When a company wishes to issue itself on a stock exchange, it must publish a prospectus to potential investors, in which it must disclose a vast amount of information, including its financial statements, significant contracts it has executed, the remuneration of its executives, etc. However, is there an obligation to publish a double prospectus (in Israel and in the target country) when an Israeli company wishes to merge with a foreign traded company? Improper construction of a transaction might result in that.
Generally, when a public company (i.e., a company that has already published a prospectus approved by the Securities Authority) wishes to merge with a company (for example, through a 'SPAC' merger transaction ), the company must publish an additional prospectus for its Israeli shareholders. However, because the transaction itself requires publication of a prospectus on the target stock exchange outside of Israel, the Israeli Securities Authority usually exempts from the obligation of the publishing an additional prospectus in Israel.
Thus, for example, in the matter of DoorDash and Wolt Enterprises Oy, the Israeli Securities Authority decided in April, 2022, with regards to the allocation of securities of a foreign company traded on the New York Stock Exchange (NYSE) to holders of securities in a private company, that the company is not required to publish a prospectus in Israel because the company is not traded in Israel, was incorporated outside of Israel and the percentage of the holders of company shares among the Israeli public was negligible. In the matter of a merger between Irisity AB and Agend Video Intelligence Ltd., the Israeli Securities Authority decided in December, 2021, regarding a purchase agreement by way of exchange of shares between a foreign company traded on the stock exchange in Sweden and a private Israeli company, that the company is not required to publish a prospectus because no significant marketing efforts or any actions were made with relation to Israeli shareholders and because the transaction is subject to the provisions of a foreign securities law and will continue to be subject to such even after the completion of the transaction. Regarding the merger between ECI Group Ltd. and Ribbon Communications Inc., the Israeli Securities Authority decided in July, 2020 regarding a reverse triangular merger of a private Israeli company into a foreign company traded on NASDAQ, that the company is not required to publish a prospectus because the absorbing company is traded on NASDAQ and the information about it is public.

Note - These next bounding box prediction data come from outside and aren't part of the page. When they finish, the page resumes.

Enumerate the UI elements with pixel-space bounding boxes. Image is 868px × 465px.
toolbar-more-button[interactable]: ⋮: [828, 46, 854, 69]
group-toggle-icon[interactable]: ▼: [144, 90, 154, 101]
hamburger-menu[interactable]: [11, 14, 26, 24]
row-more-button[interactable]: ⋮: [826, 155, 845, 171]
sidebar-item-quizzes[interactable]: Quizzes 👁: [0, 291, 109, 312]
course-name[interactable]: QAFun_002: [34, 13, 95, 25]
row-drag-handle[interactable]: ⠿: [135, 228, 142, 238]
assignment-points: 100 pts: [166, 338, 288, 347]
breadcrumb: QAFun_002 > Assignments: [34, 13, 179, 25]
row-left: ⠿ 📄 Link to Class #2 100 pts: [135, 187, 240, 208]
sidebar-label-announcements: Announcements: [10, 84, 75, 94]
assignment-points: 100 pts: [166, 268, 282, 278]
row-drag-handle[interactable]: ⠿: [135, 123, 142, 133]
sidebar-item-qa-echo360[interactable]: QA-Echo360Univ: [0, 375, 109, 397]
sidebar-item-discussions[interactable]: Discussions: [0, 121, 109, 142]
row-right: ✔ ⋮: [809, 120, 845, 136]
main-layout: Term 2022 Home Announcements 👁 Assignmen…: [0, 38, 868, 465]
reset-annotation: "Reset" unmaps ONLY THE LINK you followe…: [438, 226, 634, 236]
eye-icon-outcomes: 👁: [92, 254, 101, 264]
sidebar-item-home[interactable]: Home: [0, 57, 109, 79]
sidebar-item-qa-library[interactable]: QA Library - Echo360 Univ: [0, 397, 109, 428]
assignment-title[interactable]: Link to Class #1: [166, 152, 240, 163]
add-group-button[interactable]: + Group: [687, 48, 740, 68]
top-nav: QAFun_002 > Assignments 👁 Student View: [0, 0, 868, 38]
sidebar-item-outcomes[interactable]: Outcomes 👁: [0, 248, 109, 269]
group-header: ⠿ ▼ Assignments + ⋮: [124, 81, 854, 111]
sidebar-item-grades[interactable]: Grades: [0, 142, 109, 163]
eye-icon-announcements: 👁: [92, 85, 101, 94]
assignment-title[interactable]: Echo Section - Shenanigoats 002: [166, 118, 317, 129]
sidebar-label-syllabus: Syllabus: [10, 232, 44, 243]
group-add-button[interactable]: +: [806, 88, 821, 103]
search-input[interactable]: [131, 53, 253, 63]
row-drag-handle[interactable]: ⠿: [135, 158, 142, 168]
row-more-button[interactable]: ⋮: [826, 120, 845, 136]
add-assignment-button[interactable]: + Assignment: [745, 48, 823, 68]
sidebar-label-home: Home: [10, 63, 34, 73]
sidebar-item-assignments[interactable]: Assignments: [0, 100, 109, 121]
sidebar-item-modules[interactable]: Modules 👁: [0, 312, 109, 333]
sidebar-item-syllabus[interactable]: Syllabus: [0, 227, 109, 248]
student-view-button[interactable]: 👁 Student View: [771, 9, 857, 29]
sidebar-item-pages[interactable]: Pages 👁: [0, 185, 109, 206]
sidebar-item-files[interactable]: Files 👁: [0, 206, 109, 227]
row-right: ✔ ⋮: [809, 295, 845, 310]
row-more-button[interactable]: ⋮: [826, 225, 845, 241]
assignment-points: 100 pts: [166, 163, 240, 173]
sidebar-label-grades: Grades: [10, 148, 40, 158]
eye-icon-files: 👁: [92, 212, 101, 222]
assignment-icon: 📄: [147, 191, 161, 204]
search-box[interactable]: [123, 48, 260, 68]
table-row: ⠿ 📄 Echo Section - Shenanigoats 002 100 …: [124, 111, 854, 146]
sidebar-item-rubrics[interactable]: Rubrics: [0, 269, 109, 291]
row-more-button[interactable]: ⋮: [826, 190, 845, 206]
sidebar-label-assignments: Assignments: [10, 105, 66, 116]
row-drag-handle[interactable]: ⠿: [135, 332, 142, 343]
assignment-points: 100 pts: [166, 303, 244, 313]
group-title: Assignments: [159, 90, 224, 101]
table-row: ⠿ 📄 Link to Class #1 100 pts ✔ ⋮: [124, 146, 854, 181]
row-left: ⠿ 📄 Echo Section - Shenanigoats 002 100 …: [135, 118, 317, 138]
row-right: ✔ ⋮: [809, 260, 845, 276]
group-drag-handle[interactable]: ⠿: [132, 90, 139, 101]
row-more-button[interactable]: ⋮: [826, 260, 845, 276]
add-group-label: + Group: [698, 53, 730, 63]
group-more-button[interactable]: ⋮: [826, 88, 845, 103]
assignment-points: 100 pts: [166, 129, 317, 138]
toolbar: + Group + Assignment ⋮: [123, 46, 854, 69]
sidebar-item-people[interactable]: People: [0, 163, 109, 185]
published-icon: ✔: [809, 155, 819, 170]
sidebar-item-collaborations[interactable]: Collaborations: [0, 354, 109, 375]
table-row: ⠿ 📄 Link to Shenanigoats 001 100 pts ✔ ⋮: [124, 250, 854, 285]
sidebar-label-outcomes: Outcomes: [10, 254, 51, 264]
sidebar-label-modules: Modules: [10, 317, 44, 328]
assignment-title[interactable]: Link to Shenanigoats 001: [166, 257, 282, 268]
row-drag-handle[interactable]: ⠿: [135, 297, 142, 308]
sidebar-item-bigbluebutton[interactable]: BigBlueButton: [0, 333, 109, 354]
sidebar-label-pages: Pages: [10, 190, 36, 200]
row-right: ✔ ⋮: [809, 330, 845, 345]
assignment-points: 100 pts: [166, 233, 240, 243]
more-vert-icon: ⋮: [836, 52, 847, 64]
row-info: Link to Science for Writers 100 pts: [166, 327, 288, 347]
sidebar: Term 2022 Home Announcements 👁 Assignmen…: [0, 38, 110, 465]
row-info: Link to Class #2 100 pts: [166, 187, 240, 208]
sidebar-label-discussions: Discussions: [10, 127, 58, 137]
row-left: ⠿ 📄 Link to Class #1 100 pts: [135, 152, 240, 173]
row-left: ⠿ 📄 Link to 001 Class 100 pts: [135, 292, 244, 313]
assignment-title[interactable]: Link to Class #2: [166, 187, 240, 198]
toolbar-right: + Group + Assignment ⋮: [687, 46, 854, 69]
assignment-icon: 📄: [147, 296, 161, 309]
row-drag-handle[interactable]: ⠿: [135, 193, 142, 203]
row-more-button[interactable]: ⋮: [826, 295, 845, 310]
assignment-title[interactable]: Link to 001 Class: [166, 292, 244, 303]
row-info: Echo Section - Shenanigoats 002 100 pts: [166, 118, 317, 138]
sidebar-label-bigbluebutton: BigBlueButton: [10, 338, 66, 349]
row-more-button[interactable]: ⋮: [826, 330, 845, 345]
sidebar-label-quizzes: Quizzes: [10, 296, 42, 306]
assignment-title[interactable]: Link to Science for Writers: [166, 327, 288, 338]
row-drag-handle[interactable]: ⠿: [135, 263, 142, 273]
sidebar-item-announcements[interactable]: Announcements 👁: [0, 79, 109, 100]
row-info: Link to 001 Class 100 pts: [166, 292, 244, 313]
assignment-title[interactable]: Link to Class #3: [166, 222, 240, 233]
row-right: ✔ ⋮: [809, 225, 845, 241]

The manner in which the transaction is structured as well as the construction of the merger strategy may have a material meaning regarding the obligation to publish the prospectus to the Israeli shareholders, which may involve valuable time and costly resources. Therefore, it is vital to be accompanied by an attorney with experience in the field of IPOs outside of Israel as well as in the field of mergers and acquisitions, who will know how to outline the transaction and draft the documents that construct it in a manner that corresponds to the guidelines of the Israeli Securities Authority and knows how to work in cooperation with attorney in the destination country of the merger in order to ensure the proper construction of the transaction (including in other aspects, such as taxation and preserving the rights of the existing shareholders) so that the transaction does not ultimately fail due to regulatory restrictions in Israel.